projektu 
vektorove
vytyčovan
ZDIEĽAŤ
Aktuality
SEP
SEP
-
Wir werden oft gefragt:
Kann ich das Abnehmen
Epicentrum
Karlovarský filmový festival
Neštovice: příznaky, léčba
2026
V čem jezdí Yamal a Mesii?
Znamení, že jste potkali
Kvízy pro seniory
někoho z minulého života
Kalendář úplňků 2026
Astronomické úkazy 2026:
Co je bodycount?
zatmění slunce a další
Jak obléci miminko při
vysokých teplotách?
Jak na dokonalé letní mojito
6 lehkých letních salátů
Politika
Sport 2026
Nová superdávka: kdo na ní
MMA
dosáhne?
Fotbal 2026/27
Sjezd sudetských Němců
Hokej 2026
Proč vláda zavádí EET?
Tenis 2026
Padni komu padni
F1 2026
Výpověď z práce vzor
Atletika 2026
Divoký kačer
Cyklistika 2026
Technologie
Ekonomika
---
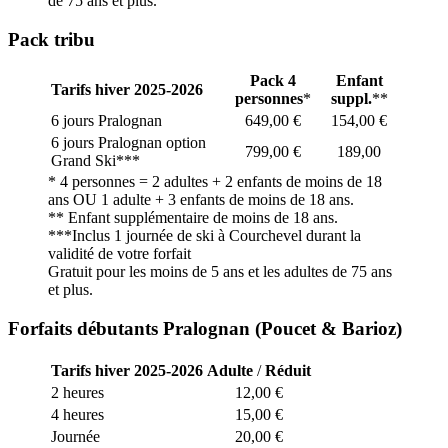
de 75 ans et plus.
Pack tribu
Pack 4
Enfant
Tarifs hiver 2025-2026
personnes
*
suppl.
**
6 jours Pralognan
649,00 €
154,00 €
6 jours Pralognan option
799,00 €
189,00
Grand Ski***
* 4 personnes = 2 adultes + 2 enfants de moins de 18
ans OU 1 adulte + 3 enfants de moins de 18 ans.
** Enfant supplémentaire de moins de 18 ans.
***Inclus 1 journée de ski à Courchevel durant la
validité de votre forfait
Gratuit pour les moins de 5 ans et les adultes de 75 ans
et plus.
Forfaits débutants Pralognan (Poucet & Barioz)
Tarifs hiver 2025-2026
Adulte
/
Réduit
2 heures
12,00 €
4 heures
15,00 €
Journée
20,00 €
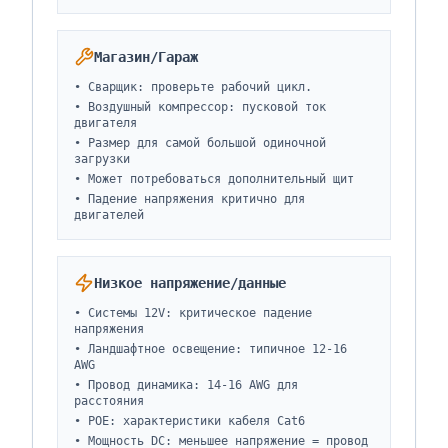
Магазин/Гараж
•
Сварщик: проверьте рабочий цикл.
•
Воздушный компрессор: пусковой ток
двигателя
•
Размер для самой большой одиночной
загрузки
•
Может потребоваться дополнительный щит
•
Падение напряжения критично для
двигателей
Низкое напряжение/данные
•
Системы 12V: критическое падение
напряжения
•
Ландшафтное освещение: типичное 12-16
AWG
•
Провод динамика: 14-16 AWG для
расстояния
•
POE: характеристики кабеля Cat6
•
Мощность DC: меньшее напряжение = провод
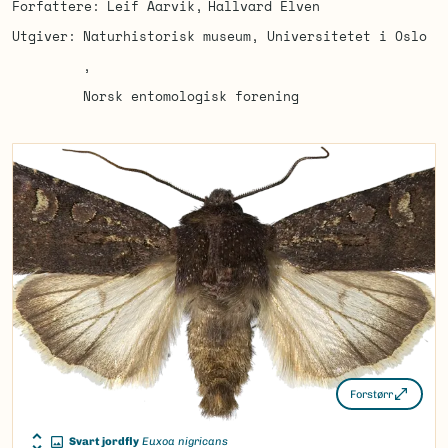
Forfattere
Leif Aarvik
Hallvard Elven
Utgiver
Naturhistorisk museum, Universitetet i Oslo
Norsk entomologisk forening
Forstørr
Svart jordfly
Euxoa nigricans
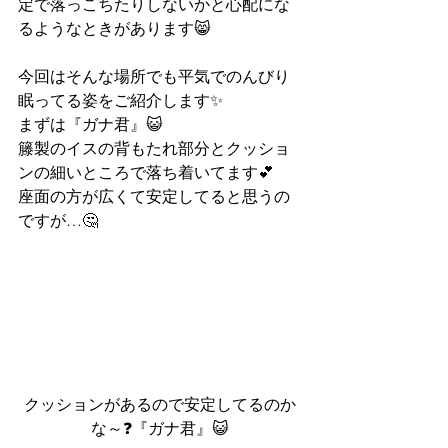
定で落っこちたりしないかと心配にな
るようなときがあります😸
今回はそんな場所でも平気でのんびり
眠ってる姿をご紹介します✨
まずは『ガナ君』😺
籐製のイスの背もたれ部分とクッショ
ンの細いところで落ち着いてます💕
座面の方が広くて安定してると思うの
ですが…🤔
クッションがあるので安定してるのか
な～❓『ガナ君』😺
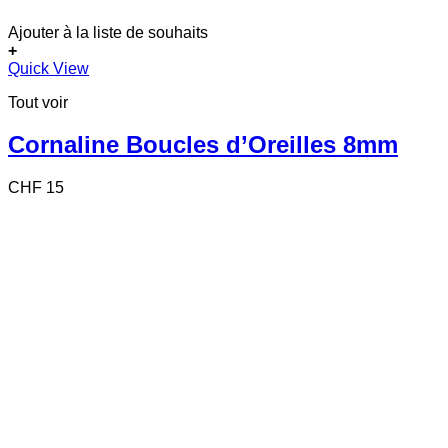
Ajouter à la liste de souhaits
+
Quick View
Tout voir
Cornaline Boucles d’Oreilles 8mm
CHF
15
...
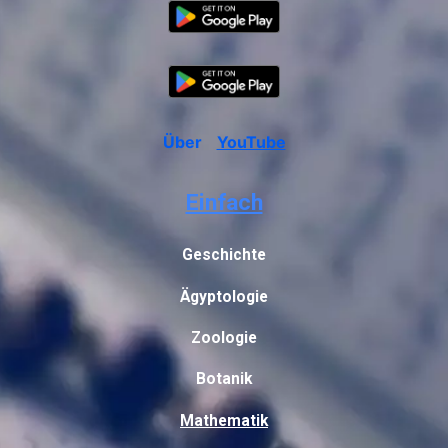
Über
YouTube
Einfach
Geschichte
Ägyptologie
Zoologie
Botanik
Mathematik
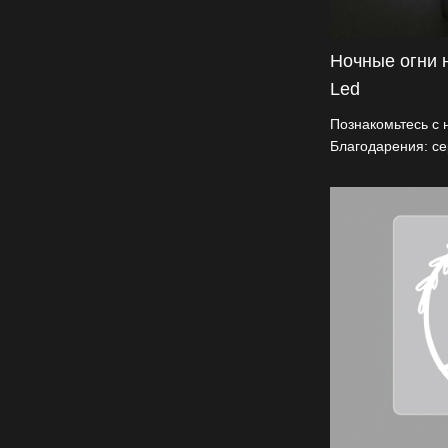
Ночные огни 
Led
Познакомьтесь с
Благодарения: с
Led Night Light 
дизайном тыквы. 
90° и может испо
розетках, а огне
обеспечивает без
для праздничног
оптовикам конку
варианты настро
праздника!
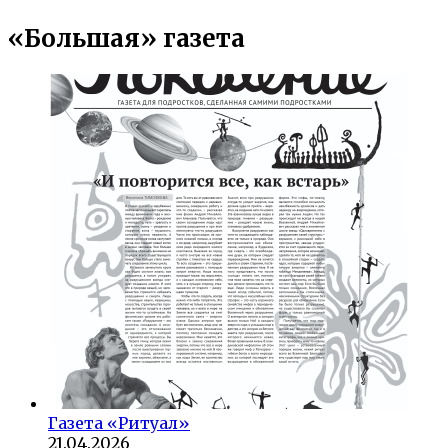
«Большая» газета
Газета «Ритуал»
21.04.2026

(EXERCISE REQUIREMENTS): Within the records above, how many lines include the word "moins"? State the number by itself.

(OUTPUT): 4